Penelope Lively’s Moon Tiger won the Booker Prize in 1987 and yet it’s not a book that I’ve ever heard much about. Maybe it’s a good thing I didn’t know anything about it, as I would otherwise probably have felt too intimidated by the thought of reading it and might never have picked it up. And that would have been a shame because although it was certainly a complex, challenging book, it was also one that I found very rewarding and I didn’t regret the time and effort I put into reading it.
I really wanted to love Moon Tiger. And I did love parts of it. The whole book is beautifully written (I particularly liked the final chapter) and I found myself constantly marking passages I wanted to remember. The only problem I had was that the story was too fragmented for me. The narration jumps from third person past tense to first person past tense to third person present tense – as well as back and forth in time. Eventually I began to really appreciate how well-structured the story actually was, but unfortunately it didn’t start to work for me until I was halfway through the novel.
As Claudia explains at the beginning of the book she is taking a ‘kaleidoscopic’ view of history. One idea leads to another with only very tenuous connections between them. The most tiny and innocent things that happen in the hospital (a conversation with the nurse about God, a poinsettia plant brought in by her sister-in-law) trigger memories which lead to other memories and then other memories…

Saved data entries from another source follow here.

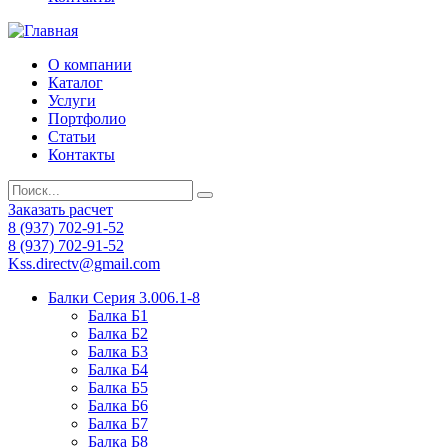
О компании
Каталог
Услуги
Портфолио
Статьи
Контакты
Заказать расчет
8 (937) 702-91-52
8 (937) 702-91-52
Kss.directv@gmail.com
Балки Cерия 3.006.1-8
Балка Б1
Балка Б2
Балка Б3
Балка Б4
Балка Б5
Балка Б6
Балка Б7
Балка Б8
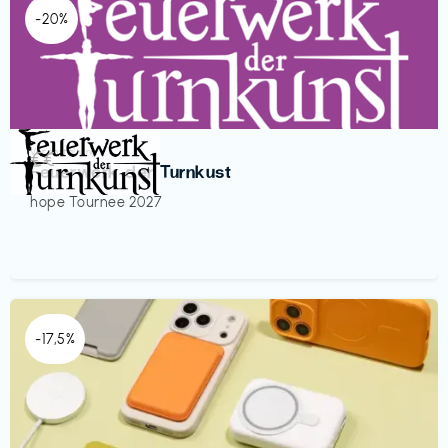
-20%
Veranstaltung
€€‎
Feuerwerk der Turnkust
hope Tournee 2027
-17,5%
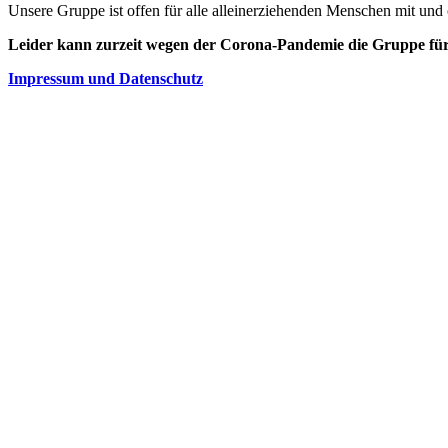
Unsere Gruppe ist offen für alle alleinerziehenden Menschen mit un
Leider kann zurzeit wegen der Corona-Pandemie die Gruppe für
Impressum und Datenschutz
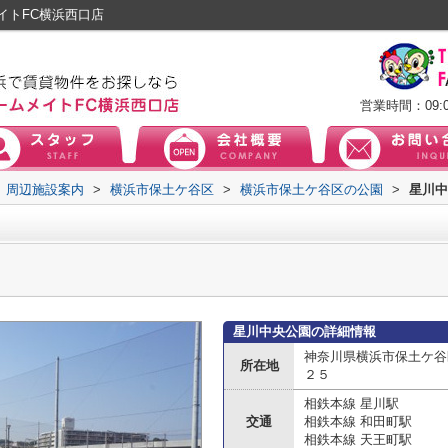
イトFC横浜西口店
営業時間：09:0
周辺施設案内
>
横浜市保土ケ谷区
>
横浜市保土ケ谷区の公園
>
星川中
星川中央公園の詳細情報
神奈川県横浜市保土ケ谷
所在地
２５
相鉄本線 星川駅
交通
相鉄本線 和田町駅
相鉄本線 天王町駅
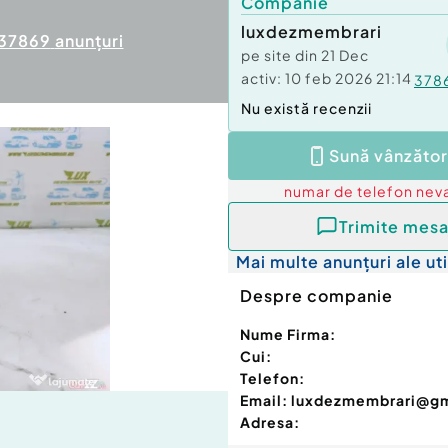
Companie
luxdezmembrari
37869
anunțuri
pe site din
21 Dec
activ:
10 feb 2026 21:14
378
Nu există recenzii
Sună vânzător
numar de telefon
neva
Trimite mesa
Mai multe anunțuri ale uti
Despre companie
Nume Firma:
Cui:
Telefon:
Email:
luxdezmembrari@g
Adresa:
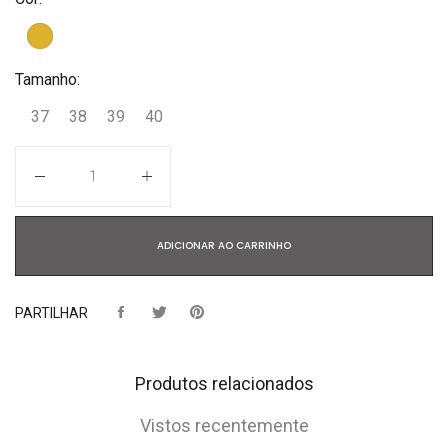
Tamanho:
37
38
39
40
Quantidade
ADICIONAR AO CARRINHO
PARTILHAR
Produtos relacionados
Vistos recentemente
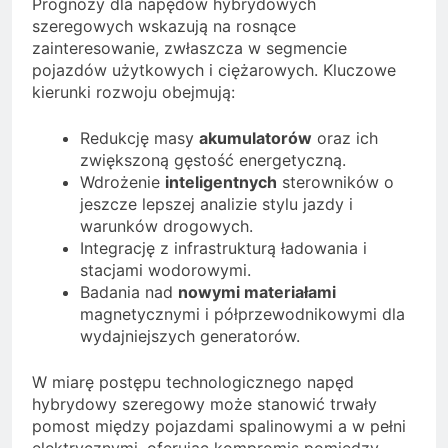
Prognozy dla napędów hybrydowych
szeregowych wskazują na rosnące
zainteresowanie, zwłaszcza w segmencie
pojazdów użytkowych i ciężarowych. Kluczowe
kierunki rozwoju obejmują:
Redukcję masy
akumulatorów
oraz ich
zwiększoną gęstość energetyczną.
Wdrożenie
inteligentnych
sterowników o
jeszcze lepszej analizie stylu jazdy i
warunków drogowych.
Integrację z infrastrukturą ładowania i
stacjami wodorowymi.
Badania nad
nowymi materiałami
magnetycznymi i półprzewodnikowymi dla
wydajniejszych generatorów.
W miarę postępu technologicznego napęd
hybrydowy szeregowy może stanowić trwały
pomost między pojazdami spalinowymi a w pełni
elektrycznymi, oferując kompromis pomiędzy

Sometimes the narrator also changes very abruptly, so that we see the same scene from two different perspectives. This made things even more confusing, but did help build up a full, balanced picture of Claudia. And Claudia is not the most likeable of people. I loved her as a character – she’s fascinating and unconventional – but not as a person. At first I couldn’t understand her animosity towards her sister-in-law, Sylvia, and I was frustrated that she wasn’t more loving to her daughter, Lisa. The reasons for her behaviour are revealed only very slowly as the story progresses and the secrets of Claudia’s past come to light. This gave the novel some suspense and mystery, as not everything was obvious from the beginning and a lot of things didn’t fall into place until near the very end. I still couldn’t actually like Claudia, but at least I could understand her better.
I did like the way Claudia talked about history and how she was able to relate historical events to events from her own past. To Claudia, history is a personal subject – she writes her history books for the general public, in language that they can understand. And just as it would be difficult to write a history of the entire world in strictly chronological order, the story Penelope Lively tells in Moon Tiger is not chronological either.
Where the book really comes into its own is in Claudia’s recollections of Egypt when she was working in Cairo as a war correspondent during World War II. The descriptions of Egypt are vivid and realistic, the type that could only be written by someone familiar with the country (as Penelope Lively was). It’s in these sections that we begin to see a softer side of Claudia – and in case you were wondering, this is also when we finally learn what a Moon Tiger is!
I still find it hard to say what I thought about this book. I was impressed by it, but did I actually enjoy it? No, not really – but it was certainly one of the most interesting and unusual books I’ve read this year.